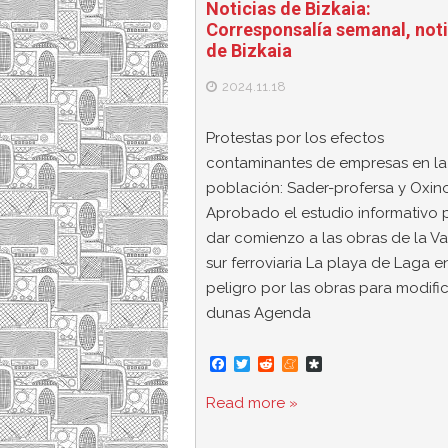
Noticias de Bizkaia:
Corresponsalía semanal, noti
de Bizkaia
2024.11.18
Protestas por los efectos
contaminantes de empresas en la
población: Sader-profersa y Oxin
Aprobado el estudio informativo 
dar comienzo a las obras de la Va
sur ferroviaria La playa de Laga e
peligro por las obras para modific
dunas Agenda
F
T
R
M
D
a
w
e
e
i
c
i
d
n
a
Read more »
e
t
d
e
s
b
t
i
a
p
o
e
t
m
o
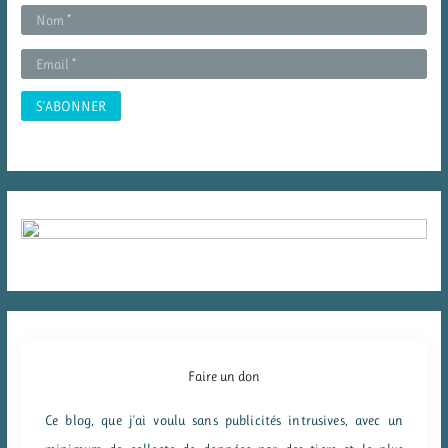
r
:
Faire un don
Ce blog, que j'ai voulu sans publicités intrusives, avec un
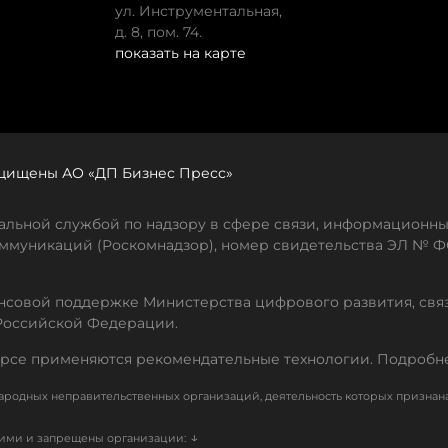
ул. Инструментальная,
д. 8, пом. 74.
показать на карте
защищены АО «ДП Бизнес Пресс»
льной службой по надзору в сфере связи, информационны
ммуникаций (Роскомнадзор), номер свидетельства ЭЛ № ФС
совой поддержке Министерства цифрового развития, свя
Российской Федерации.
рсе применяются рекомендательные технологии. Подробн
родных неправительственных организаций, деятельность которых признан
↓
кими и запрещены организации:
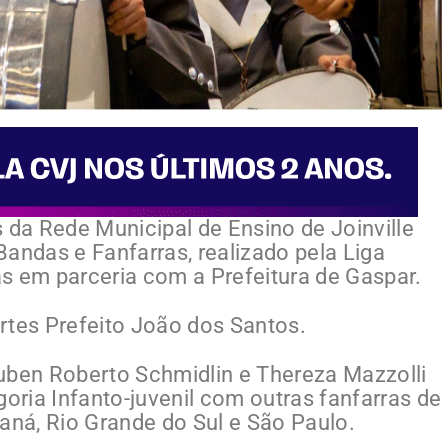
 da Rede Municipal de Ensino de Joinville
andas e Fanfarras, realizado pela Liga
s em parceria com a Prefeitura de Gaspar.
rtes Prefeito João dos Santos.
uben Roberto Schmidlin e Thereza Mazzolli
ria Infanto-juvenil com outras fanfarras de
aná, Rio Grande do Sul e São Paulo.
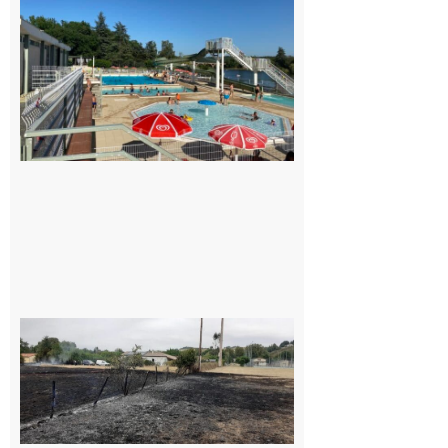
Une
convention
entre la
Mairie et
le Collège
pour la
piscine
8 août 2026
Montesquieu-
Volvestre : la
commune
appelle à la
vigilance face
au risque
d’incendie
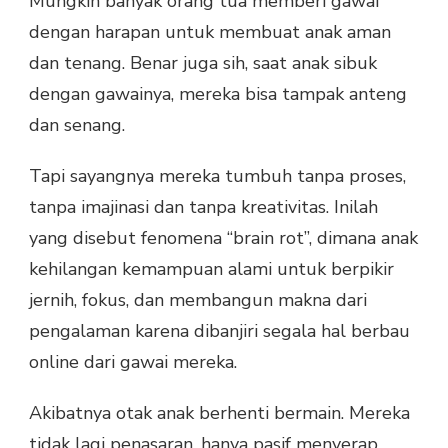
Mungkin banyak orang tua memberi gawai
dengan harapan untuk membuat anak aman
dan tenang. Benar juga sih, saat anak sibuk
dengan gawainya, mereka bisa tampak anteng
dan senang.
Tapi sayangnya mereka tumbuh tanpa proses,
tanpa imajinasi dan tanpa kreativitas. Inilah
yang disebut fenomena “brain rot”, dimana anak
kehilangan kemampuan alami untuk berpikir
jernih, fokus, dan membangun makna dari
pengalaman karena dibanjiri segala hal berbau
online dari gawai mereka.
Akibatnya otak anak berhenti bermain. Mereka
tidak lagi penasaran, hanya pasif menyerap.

───

Nothing but the exact text of the records should appear in your answer, with no pictures. Please write it out.

• REPLY:
Noticias de Bizkaia:
Corresponsalía semanal, noti
de Bizkaia
2024.11.18
Protestas por los efectos
contaminantes de empresas en la
población: Sader-profersa y Oxin
Aprobado el estudio informativo 
dar comienzo a las obras de la Va
sur ferroviaria La playa de Laga e
peligro por las obras para modific
dunas Agenda
F
T
R
M
D
a
w
e
e
i
c
i
d
n
a
Read more »
e
t
d
e
s
b
t
i
a
p
o
e
t
m
o
r
:
Faire un don
Ce blog, que j'ai voulu sans publicités intrusives, avec un
ул. Инструментальная,
д. 8, пом. 74.
показать на карте
защищены АО «ДП Бизнес Пресс»
льной службой по надзору в сфере связи, информационны
ммуникаций (Роскомнадзор), номер свидетельства ЭЛ № ФС
совой поддержке Министерства цифрового развития, свя
Российской Федерации.
рсе применяются рекомендательные технологии. Подробн
родных неправительственных организаций, деятельность которых признан
↓
кими и запрещены организации:
 da Rede Municipal de Ensino de Joinville
andas e Fanfarras, realizado pela Liga
s em parceria com a Prefeitura de Gaspar.
rtes Prefeito João dos Santos.
uben Roberto Schmidlin e Thereza Mazzolli
ria Infanto-juvenil com outras fanfarras de
aná, Rio Grande do Sul e São Paulo.
Une
convention
entre la
Mairie et
le Collège
pour la
piscine
8 août 2026
Montesquieu-
Volvestre : la
commune
appelle à la
vigilance face
au risque
d’incendie
Mungkin banyak orang tua memberi gawai
dengan harapan untuk membuat anak aman
dan tenang. Benar juga sih, saat anak sibuk
dengan gawainya, mereka bisa tampak anteng
dan senang.
Tapi sayangnya mereka tumbuh tanpa proses,
tanpa imajinasi dan tanpa kreativitas. Inilah
yang disebut fenomena “brain rot”, dimana anak
kehilangan kemampuan alami untuk berpikir
jernih, fokus, dan membangun makna dari
pengalaman karena dibanjiri segala hal berbau
online dari gawai mereka.
Akibatnya otak anak berhenti bermain. Mereka
tidak lagi penasaran, hanya pasif menyerap.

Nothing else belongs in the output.